Between blogging, my various jobs, and the general grind of the season, I am afraid that I have no world-building thoughts to share this week. Rather than scrape together something underwhelming, though, I thought I might try something a little different and recommend a few sources which show a variety of forms of world-building which might help to broaden some horizons.
‘Five Letters from an Eastern Empire’
This is a short story by Alasdair Gray. As the title subtly hints, it takes the form of a series of letters from an empire to the east. The tone is surreal, but the philosophical and political undercurrents are clear. The world-building is unusual in that, in addition to being highly subservient to the needs of a short story which is not primarily a fantasy adventure, it is told through the highly subjective lens of the epistler. Print copies are not especially easy to find, but an electronic version should cost little. Without wanting to spoil anything, it can serve as a handy introduction to the building of a culture, as well as being a good, if sometimes disturbing, read in its own right.
Isaac Asimov’s Foundation series is probably most famous for the way in which it handles its thought experiment: what are the consequences of being able to predict the course of human history? However, it can also be read in a way which makes for an introduction to the sci-fi equivalent of a “hard” magic system, as well as an introduction to how sci-fi cultures can differ, or how human cultures could diverge as a result of social diaspora, as well as technological progression and regression.
‘Heart’ and ‘Spire’
The creations of independent RPG-makers Rowan, Rook and Decard, Spire and Heart are stories of doomed resistance, taking place in the eponymous locations, where a new lick of paint is given that old edgy fantasy standby, the drow.

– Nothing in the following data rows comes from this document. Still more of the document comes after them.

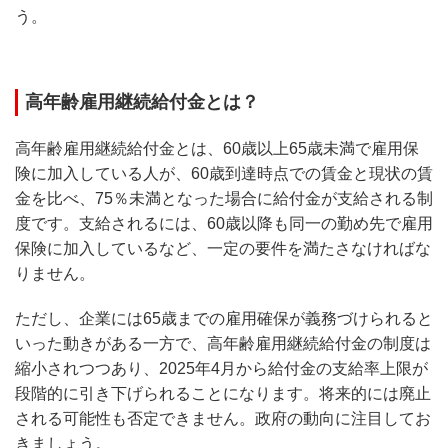
う。
高年齢雇用継続給付金とは？
高年齢雇用継続給付金とは、60歳以上65歳未満で雇用保
険に加入している人が、60歳到達時点での賃金と現状の賃
金を比べ、75％未満となった場合に給付金が支給される制
度です。支給されるには、60歳以降も同一の勤め先で雇用
保険に加入しているなど、一定の要件を満たさなければな
りません。
ただし、企業には65歳までの雇用確保が義務づけられると
いった動きがある一方で、高年齢雇用継続給付金の制度は
縮小されつつあり、2025年4月から給付金の支給率上限が
段階的に引き下げられることになります。将来的には廃止
される可能性も否定できません。政府の動向に注目してお
きましょう。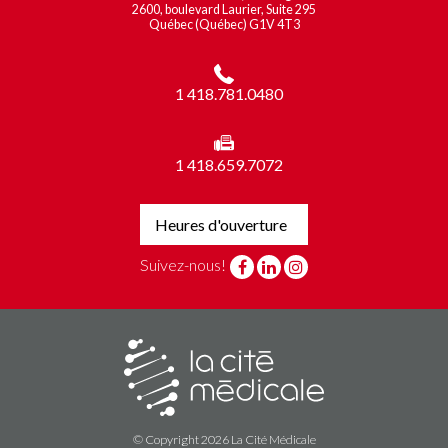
2600, boulevard Laurier, Suite 295
Québec (Québec) G1V 4T3
1 418.781.0480
1 418.659.7072
Heures d'ouverture
Suivez-nous!
© Copyright 2026 La Cité Médicale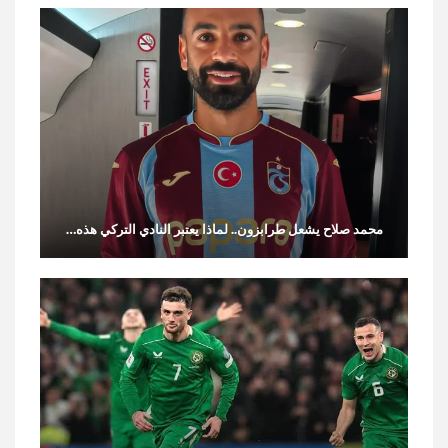
محمد صلاح يشعل طرابزون.. لماذا يعتبر النادي التركي هذه…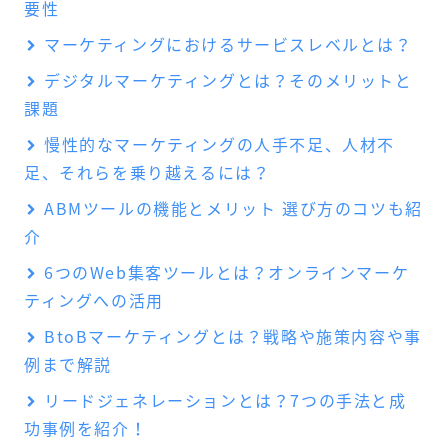
要性
マーケティングにおけるサービスレベルとは？
デジタルマーケティングとは？そのメリットと
課題
慢性的なマーケティングの人手不足、人材不
足、それらを乗り越えるには？
ABMツールの機能とメリット 選び方のコツも紹
介
6つのWeb集客ツールとは？オンラインマーケ
ティングへの活用
BtoBマーケティングとは？戦略や施策内容や事
例まで解説
リードジェネレーションとは？7つの手法と成
功事例を紹介！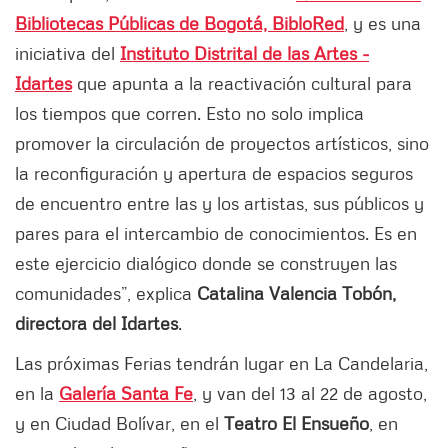
Bibliotecas Públicas de Bogotá, BibloRed
, y es una
iniciativa del
Instituto Distrital de las Artes -
Idartes
que apunta a la reactivación cultural para
los tiempos que corren. Esto no solo implica
promover la circulación de proyectos artísticos, sino
la reconfiguración y apertura de espacios seguros
de encuentro entre las y los artistas, sus públicos y
pares para el intercambio de conocimientos. Es en
este ejercicio dialógico donde se construyen las
comunidades”, explica
Catalina Valencia Tobón,
directora del Idartes
.
Las próximas Ferias tendrán lugar en La Candelaria,
en la
Galería Santa Fe
, y van del 13 al 22 de agosto,
y en Ciudad Bolívar, en el
Teatro El Ensueño
, en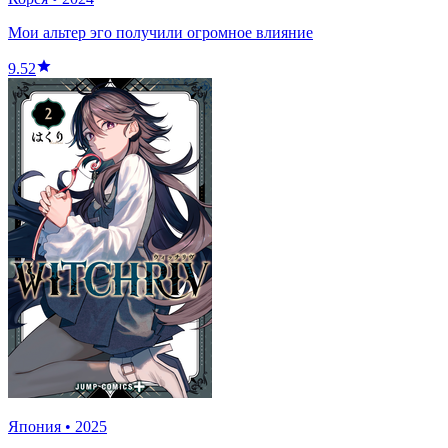
Мои альтер эго получили огромное влияние
9.52
Япония
•
2025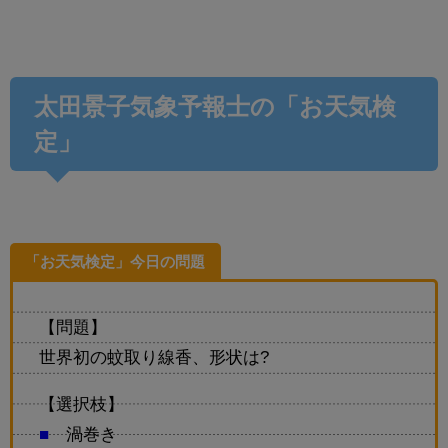
太田景子気象予報士の「お天気検
定」
「お天気検定」今日の問題
【問題】
世界初の蚊取り線香、形状は?
【選択枝】
■
渦巻き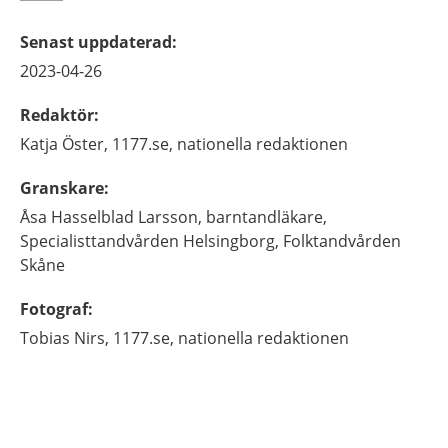
Senast uppdaterad
:
2023-04-26
Redaktör
:
Katja
Öster,
1177.se, nationella redaktionen
Granskare
:
Åsa
Hasselblad Larsson,
barntandläkare,
Specialisttandvården Helsingborg, Folktandvården
Skåne
Fotograf
:
Tobias
Nirs,
1177.se, nationella redaktionen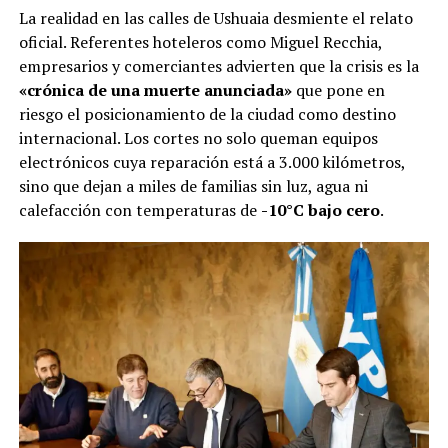
La realidad en las calles de Ushuaia desmiente el relato
oficial. Referentes hoteleros como Miguel Recchia,
empresarios y comerciantes advierten que la crisis es la
«crónica de una muerte anunciada»
que pone en
riesgo el posicionamiento de la ciudad como destino
internacional. Los cortes no solo queman equipos
electrónicos cuya reparación está a 3.000 kilómetros,
sino que dejan a miles de familias sin luz, agua ni
calefacción con temperaturas de
-10°C bajo cero
.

Standard fantasy classes have also been given a fresh aesthetic and mentality: the creepy midwives make an excellent alternative to the stereotypical RPG paladin, and likewise the deep apiarists to druids and so on. The tone is not always consistent: a lot of these terrifying pseudo-cryptids are given names apparently calculated to undo all the hard work of describing them in the first place. Likewise, there are a few real-world cultural artefacts and dead horse tropes (“gods and magic are all just cosmic energy, man”) haunting the cthonic tunnels. Nevertheless, there are already few gas-lamp, high-fantasy tales of resistance and rebellion, and both Spire and Heart do a good job of juggling the themes whilst maintaining a distinct identity.
‘Sid Meier’s Alpha Centauri’
Known affectionately (and sometimes worryingly appositely) as SMAC, this sci-fi re-imagining of the Civilization series has not aged well at all. However, the in-game world-building is very cleverly done. The murder of the ship’s captain causes humanity’s first attempt to colonize another solar system to fracture, as surviving officers, suspicious of one another, gather like-minded individuals into the escape pods and make for the surface. As they start to tame the alien wilderness, the ideologies they brought from Earth are forced to respond, first to their immediate situation, then to emergent technological and sociological phenomena, and then to the possibility of a non-zero number of alien intelligences. It is logical to see how Miriam Godwinson’s religious beliefs cause her to react against her situation, just as it is to see how Deirdre Skye’s eco-philosophy, or Sheng-Ji Yang’s communist mysticism, end up in such extreme positions, and all three are equally fascinating and terrifying. SMAC as a game might not have aged well, but its philosophical pretensions, as exemplified in the in-game datalinks are surprisingly nuanced considering when and where the game was made, and it puts many later games to shame.
From the late Terry Pratchett’s Discworld series, Small Gods shows how to use world-building and fantasy for comedy, an art which is sadly underexploited. He also shows how to incorporate world-building of religion without a) It being a flat parody, and b) It being an incisive parody. That is, Pratchett (a humanist) was able to show precisely what his beef was with religious spirituality without it just being a list of his bugbears pouring from the mouths of cardboard cut-outs. He gives characters space to make their arguments, no matter how illogical, arcane, or self-defeating, and follows through. My only real gripe about the book is how often the comic lines are presented as the philosophical ones by fans who did not quite get it.